=== What needs to be done ===
From the first line to the last, print the records exactly, leaving out the pictures.
**** Data in this exercise ****
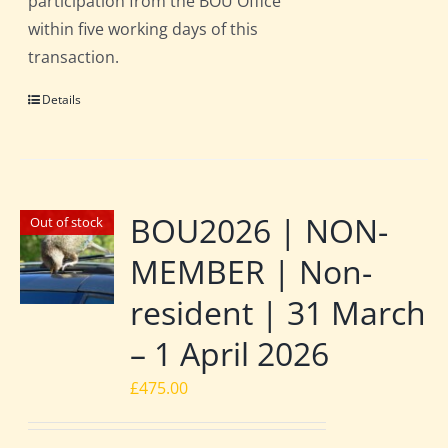
participation from the BOU Office
within five working days of this
transaction.
Details
BOU2026 | NON-
Out of stock
MEMBER | Non-
resident | 31 March
– 1 April 2026
£
475.00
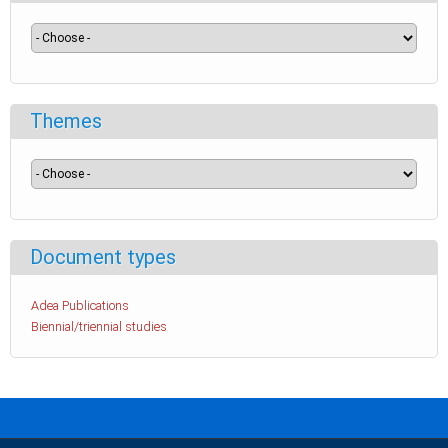
Themes
Document types
Adea Publications
Biennial/triennial studies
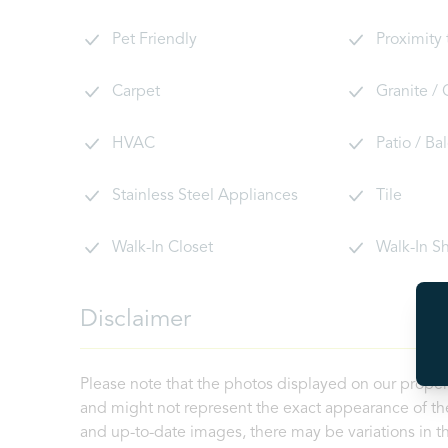
Pet Friendly
Proximity
Carpet
Granite /
HVAC
Patio / Ba
Stainless Steel Appliances
Tile
Walk-In Closet
Walk-In S
Disclaimer
Please note that the photos displayed on our proper
and might not represent the exact appearance of the
and up-to-date images, there may be variations in th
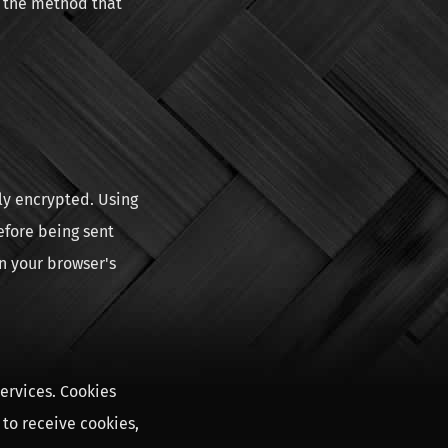
e the method that
ly encrypted. Using
efore being sent
n your browser's
ervices. Cookies
 to receive cookies,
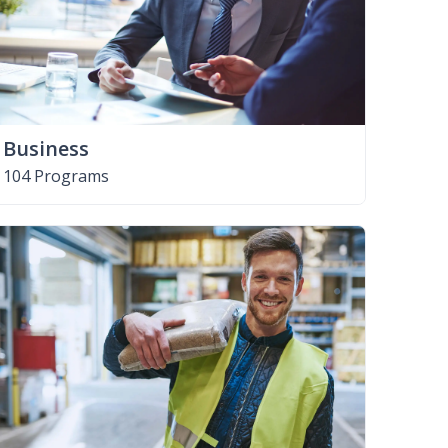
Business
104 Programs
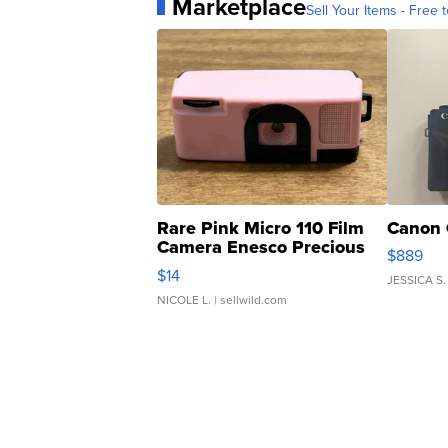
Marketplace
Sell Your Items - Free t
Rare Pink Micro 110 Film
Canon 
Camera Enesco Precious
$889
Moments TD4
$14
JESSICA S.
NICOLE L.
| sellwild.com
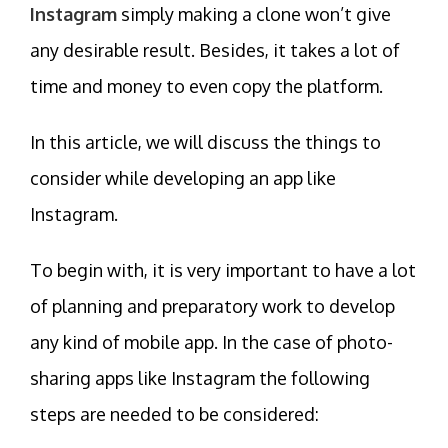
Instagram
simply making a clone won’t give
any desirable result. Besides, it takes a lot of
time and money to even copy the platform.
In this article, we will discuss the things to
consider while developing an app like
Instagram.
To begin with, it is very important to have a lot
of planning and preparatory work to develop
any kind of mobile app. In the case of photo-
sharing apps like Instagram the following
steps are needed to be considered:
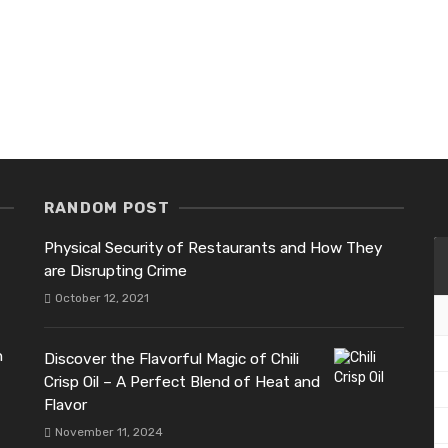
RANDOM POST
Physical Security of Restaurants and How They
are Disrupting Crime
October 12, 2021
h
Discover the Flavorful Magic of Chili
Crisp Oil – A Perfect Blend of Heat and
Flavor
November 11, 2024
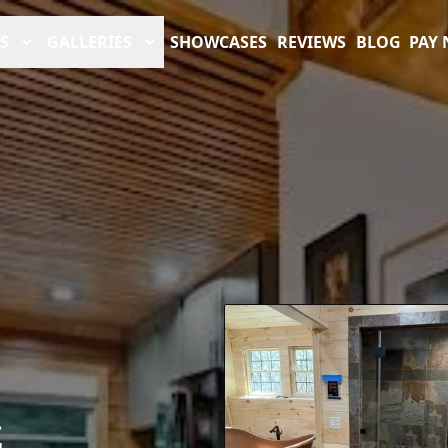
S
GALLERIES
SHOWCASES
REVIEWS
BLOG
PAY
G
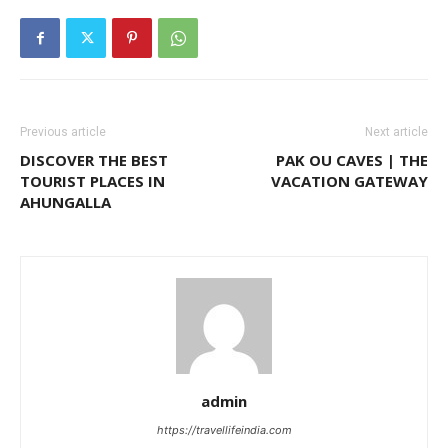
Previous article
Next article
DISCOVER THE BEST
PAK OU CAVES | THE
TOURIST PLACES IN
VACATION GATEWAY
AHUNGALLA
admin
https://travellifeindia.com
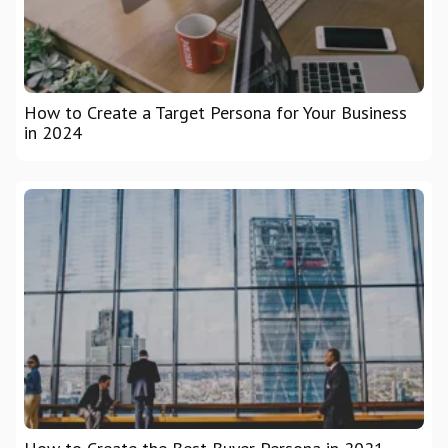
How to Create a Target Persona for Your Business
in 2024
****
=== Written solution ===
participation from the BOU Office
within five working days of this
transaction.
Details
BOU2026 | NON-
Out of stock
MEMBER | Non-
resident | 31 March
– 1 April 2026
£
475.00
Themes
Document types
Adea Publications
Biennial/triennial studies
Pet Friendly
Proximity
Carpet
Granite /
HVAC
Patio / Ba
Stainless Steel Appliances
Tile
Walk-In Closet
Walk-In S
Disclaimer
Please note that the photos displayed on our proper
and might not represent the exact appearance of the
and up-to-date images, there may be variations in th
e the method that
ly encrypted. Using
efore being sent
n your browser's
ervices. Cookies
 to receive cookies,
Business
104 Programs
Marketplace
Sell Your Items - Free t
Rare Pink Micro 110 Film
Canon 
Camera Enesco Precious
$889
Moments TD4
$14
JESSICA S.
NICOLE L.
| sellwild.com
Instagram
simply making a clone won’t give
any desirable result. Besides, it takes a lot of
time and money to even copy the platform.
In this article, we will discuss the things to
consider while developing an app like
Instagram.
To begin with, it is very important to have a lot
of planning and preparatory work to develop
any kind of mobile app. In the case of photo-
sharing apps like Instagram the following
steps are needed to be considered:
RANDOM POST
Physical Security of Restaurants and How They
are Disrupting Crime
October 12, 2021
h
Discover the Flavorful Magic of Chili
Crisp Oil – A Perfect Blend of Heat and
Flavor
November 11, 2024
S
GALLERIES
SHOWCASES
REVIEWS
BLOG
PAY
G
Previous article
Next article
DISCOVER THE BEST
PAK OU CAVES | THE
TOURIST PLACES IN
VACATION GATEWAY
AHUNGALLA
admin
https://travellifeindia.com
How to Create a Target Persona for Your Business
in 2024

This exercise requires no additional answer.